Afghanistan's Taleban rulers have turned down a U.N. request to visit eight Western aid workers, who are being held for allegedly trying to convert Afghans to Christianity. The Taleban says the relief workers have insulted its religion and would face punishment under the country's Islamic law.
The Taleban detained the eight foreign relief workers last week along with 16 local staff members of the Christian relief group Shelter Now. The Taleban has accused them of preaching Christianity among Afghan Muslims.
The relief agency's office in Kabul has been sealed and a school it was running has been closed.
Diplomatic efforts have intensified to secure release of the aid workers. So far Taleban officials have not responded to U.S., Australian, German, and the U.N. requests to visit the detainees, who are being held in religious police custody in Kabul.
The foreigners include two Americans, two Australians and four Germans. The Taleban says it is investigating and the aid workers fate would be determined according to Islamic law.
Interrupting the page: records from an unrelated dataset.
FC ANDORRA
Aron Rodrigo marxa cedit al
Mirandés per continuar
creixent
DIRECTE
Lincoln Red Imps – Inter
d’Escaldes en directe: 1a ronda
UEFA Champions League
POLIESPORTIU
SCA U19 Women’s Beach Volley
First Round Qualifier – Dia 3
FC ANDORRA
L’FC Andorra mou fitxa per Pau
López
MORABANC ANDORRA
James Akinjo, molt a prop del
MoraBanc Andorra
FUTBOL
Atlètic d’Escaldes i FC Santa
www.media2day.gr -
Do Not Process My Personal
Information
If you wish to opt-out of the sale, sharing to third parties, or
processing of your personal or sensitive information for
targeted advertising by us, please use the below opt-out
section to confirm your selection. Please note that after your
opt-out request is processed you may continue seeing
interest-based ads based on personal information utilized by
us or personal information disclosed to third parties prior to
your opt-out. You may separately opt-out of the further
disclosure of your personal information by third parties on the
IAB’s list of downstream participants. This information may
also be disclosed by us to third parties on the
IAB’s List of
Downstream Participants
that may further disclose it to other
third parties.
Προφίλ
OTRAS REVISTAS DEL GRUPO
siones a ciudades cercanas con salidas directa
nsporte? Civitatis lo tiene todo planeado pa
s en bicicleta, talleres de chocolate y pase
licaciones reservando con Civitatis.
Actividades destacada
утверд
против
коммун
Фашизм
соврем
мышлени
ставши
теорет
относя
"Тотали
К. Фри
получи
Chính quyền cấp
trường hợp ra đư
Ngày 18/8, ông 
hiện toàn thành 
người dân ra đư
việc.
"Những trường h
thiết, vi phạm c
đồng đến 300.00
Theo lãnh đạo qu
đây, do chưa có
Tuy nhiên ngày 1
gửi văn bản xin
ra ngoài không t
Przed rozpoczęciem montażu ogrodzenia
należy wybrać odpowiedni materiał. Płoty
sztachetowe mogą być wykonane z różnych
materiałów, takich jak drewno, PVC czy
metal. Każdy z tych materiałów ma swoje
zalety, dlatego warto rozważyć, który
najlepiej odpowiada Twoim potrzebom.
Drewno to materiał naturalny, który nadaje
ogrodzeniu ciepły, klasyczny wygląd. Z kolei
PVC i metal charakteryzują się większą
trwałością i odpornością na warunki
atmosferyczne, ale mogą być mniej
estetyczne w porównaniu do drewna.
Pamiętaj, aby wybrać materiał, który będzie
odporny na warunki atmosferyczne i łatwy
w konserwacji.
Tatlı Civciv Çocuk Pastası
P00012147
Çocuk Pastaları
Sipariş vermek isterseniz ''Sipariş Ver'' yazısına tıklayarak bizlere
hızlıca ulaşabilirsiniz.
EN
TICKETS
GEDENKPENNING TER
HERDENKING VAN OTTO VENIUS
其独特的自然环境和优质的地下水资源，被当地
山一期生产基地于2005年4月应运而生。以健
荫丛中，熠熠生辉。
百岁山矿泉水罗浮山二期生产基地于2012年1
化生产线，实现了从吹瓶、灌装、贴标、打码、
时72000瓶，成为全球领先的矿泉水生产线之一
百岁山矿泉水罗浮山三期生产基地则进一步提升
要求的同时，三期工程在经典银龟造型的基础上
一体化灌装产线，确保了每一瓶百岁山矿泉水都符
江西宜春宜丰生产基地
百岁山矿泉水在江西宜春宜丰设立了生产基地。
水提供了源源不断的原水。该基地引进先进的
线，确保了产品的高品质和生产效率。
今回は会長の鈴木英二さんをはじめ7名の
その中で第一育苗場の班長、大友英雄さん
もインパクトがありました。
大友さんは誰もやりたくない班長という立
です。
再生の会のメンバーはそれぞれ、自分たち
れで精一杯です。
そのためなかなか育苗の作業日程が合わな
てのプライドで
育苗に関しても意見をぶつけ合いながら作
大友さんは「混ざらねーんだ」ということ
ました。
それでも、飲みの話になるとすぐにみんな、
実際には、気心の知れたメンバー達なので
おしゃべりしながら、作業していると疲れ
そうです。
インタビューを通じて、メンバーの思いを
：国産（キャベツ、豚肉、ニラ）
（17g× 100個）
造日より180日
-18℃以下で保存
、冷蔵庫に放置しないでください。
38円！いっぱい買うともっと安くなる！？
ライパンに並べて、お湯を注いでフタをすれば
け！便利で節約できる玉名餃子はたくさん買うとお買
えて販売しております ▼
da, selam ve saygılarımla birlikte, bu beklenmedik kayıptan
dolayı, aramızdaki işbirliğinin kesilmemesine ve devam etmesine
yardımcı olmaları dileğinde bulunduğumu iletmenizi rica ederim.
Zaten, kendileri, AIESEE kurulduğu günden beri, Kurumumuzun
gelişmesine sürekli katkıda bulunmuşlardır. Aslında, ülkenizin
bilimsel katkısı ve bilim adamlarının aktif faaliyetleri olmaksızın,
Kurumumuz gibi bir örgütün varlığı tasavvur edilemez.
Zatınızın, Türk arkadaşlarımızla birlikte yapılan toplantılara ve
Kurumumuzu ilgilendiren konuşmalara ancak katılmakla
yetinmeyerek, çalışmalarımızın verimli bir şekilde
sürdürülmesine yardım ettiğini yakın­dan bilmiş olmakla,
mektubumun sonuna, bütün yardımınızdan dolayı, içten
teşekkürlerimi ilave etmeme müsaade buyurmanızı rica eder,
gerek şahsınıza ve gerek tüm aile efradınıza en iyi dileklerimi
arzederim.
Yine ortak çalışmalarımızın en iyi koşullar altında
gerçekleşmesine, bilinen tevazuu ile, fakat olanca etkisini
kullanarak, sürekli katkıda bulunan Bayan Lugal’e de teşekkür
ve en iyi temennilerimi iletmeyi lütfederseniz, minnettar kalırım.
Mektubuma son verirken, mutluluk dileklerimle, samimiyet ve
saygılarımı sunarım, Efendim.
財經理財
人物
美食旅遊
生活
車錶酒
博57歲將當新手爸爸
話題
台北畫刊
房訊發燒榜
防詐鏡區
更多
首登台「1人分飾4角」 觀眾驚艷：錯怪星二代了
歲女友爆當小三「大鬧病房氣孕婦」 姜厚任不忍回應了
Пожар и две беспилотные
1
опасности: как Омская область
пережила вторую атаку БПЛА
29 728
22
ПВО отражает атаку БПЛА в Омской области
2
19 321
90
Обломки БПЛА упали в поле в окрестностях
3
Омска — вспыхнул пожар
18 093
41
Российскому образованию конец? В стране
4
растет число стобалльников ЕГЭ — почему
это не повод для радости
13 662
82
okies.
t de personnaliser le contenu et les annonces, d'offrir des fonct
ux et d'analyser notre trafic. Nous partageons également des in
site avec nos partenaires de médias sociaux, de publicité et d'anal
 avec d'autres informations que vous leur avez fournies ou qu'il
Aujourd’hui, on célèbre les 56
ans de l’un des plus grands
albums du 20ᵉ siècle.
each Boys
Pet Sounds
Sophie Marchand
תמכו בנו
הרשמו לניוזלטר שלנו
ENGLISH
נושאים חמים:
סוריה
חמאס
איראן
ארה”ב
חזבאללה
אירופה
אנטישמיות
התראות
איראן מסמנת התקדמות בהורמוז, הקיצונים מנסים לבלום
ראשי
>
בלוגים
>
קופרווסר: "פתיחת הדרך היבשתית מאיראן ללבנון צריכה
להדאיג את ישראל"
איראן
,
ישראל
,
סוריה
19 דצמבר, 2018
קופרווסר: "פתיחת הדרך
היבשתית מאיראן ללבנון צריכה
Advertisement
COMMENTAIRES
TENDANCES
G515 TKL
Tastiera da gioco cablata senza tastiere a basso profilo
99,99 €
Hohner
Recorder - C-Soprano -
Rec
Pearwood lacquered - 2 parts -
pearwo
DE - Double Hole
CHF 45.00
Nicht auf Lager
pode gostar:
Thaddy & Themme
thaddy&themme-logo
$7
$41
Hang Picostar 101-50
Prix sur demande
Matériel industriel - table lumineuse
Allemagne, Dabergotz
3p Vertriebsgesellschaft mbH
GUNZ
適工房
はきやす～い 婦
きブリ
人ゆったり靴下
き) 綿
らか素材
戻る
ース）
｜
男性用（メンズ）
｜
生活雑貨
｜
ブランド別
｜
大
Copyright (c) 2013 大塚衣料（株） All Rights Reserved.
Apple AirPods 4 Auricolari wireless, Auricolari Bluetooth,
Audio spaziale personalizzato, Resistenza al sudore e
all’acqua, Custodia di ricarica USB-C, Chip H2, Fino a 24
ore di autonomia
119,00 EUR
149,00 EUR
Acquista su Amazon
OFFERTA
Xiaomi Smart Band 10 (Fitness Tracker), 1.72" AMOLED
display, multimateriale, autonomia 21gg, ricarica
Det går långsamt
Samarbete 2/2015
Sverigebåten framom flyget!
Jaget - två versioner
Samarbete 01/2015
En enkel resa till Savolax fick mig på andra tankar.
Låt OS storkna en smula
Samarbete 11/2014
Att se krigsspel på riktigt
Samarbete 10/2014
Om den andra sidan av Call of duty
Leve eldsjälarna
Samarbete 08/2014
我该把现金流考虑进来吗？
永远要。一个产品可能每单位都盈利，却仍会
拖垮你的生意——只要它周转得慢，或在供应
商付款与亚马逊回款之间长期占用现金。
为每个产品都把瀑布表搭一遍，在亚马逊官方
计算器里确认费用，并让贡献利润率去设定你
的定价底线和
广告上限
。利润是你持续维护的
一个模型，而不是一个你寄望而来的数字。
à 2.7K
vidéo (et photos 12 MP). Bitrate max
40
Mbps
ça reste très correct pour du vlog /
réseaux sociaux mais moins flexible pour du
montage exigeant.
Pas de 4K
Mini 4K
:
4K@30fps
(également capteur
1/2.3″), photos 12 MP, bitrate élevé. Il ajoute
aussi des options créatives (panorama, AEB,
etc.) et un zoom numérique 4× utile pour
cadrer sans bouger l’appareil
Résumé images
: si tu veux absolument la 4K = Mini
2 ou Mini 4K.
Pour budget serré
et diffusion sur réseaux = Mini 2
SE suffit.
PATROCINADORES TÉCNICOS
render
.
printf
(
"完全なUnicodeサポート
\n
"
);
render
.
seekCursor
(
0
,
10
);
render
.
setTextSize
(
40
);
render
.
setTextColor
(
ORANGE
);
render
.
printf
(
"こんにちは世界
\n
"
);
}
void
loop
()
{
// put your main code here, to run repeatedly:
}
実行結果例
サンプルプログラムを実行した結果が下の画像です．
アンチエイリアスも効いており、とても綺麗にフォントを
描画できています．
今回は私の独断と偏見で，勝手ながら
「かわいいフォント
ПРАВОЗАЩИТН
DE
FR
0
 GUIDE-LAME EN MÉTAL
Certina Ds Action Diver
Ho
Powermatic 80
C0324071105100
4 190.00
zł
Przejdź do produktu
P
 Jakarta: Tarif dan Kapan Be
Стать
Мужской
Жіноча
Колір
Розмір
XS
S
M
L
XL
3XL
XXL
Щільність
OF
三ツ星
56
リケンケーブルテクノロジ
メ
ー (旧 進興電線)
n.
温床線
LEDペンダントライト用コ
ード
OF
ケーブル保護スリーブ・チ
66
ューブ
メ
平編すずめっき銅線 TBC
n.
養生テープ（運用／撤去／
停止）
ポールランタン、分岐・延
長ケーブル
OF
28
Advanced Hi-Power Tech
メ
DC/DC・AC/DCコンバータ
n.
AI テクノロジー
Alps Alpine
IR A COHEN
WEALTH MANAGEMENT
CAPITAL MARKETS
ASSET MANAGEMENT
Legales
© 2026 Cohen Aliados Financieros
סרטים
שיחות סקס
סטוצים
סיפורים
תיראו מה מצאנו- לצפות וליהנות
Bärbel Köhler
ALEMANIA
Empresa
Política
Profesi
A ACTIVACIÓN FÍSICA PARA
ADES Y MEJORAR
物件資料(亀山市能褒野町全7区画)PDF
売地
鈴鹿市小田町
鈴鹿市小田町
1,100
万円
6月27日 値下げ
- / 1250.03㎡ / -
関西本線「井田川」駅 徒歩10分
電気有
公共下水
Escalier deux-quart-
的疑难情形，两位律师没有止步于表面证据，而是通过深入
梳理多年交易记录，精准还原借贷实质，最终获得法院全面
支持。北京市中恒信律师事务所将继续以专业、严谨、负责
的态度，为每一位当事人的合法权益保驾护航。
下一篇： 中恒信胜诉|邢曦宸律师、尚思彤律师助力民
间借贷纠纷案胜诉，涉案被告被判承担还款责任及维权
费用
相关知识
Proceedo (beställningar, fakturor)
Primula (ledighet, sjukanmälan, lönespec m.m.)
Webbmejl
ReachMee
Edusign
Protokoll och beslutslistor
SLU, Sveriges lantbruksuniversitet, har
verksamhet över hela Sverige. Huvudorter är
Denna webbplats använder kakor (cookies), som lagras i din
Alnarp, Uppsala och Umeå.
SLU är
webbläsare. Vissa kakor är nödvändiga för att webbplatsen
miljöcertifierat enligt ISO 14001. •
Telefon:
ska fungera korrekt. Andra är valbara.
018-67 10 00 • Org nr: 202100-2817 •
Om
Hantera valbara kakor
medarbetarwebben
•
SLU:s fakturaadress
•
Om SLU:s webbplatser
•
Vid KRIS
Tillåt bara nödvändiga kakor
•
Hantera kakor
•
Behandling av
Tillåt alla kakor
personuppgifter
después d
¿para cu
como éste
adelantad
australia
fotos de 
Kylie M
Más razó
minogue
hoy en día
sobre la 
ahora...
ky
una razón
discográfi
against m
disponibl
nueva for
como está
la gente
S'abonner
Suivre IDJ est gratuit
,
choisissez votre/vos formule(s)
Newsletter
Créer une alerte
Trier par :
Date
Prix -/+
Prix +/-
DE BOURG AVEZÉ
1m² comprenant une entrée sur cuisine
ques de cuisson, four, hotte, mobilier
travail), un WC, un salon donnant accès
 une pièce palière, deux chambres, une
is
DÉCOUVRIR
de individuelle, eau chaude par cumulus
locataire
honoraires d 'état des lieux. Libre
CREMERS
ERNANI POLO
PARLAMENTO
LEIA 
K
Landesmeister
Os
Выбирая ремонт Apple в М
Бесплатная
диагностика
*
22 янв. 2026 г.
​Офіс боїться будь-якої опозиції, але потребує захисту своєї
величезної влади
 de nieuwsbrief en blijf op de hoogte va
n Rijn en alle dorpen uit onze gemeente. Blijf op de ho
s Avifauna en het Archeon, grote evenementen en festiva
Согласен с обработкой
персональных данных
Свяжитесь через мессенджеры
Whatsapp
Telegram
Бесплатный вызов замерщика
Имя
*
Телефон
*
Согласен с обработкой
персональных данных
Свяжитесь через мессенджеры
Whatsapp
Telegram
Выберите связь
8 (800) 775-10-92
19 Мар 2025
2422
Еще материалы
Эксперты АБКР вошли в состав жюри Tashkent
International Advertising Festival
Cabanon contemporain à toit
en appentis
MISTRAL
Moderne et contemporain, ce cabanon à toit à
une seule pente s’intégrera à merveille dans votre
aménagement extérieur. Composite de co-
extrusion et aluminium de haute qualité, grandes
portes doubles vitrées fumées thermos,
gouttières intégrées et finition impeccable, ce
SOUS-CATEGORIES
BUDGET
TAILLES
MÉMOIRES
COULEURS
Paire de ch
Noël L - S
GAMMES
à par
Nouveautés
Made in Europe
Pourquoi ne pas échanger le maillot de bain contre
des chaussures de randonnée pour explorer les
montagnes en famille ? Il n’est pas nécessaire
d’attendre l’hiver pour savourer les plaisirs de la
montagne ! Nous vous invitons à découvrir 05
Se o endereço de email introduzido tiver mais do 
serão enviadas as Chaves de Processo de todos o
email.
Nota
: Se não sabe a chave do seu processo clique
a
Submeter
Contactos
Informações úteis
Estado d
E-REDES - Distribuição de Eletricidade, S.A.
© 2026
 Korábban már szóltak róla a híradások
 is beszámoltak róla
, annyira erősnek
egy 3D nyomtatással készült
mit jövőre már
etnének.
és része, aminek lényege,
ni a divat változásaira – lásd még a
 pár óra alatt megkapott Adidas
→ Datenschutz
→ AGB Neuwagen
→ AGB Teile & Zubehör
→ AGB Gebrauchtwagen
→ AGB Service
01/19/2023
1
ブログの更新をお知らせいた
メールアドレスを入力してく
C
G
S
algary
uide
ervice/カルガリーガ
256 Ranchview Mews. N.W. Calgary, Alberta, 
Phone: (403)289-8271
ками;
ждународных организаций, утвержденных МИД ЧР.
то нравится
Antonio Donini senior U.N. official in neighboring Pakistan said, "We have met with Taleban officials in Kabul today and expressed our concern over the arrest of the SNI (Shelter Now International) staff. We were given to understand that the case is under review and that it will be completed within a few days," Mr. Donini said. "We also asked whether it will be possible to see the detainees, but we were not given a positive answer."
A senior Taleban leader, Mohammad Salim Haqqani, told a news conference in Kabul there is strong evidence the Western aid workers were involved in preaching Christianity. He showed reporters computer discs containing the story of the life of Christ in local Dari and Pashto languages as part of evidence collected from the aid officials.
The Taleban is known for enforcing a strict version of Islamic laws in Afghanistan. It says any Afghan Muslim converting to Christianity, Judaism or any other religion can expect the death penalty if arrested. Those who are found guilty of selling material about these religions or books criticizing Islam will face five years in prison.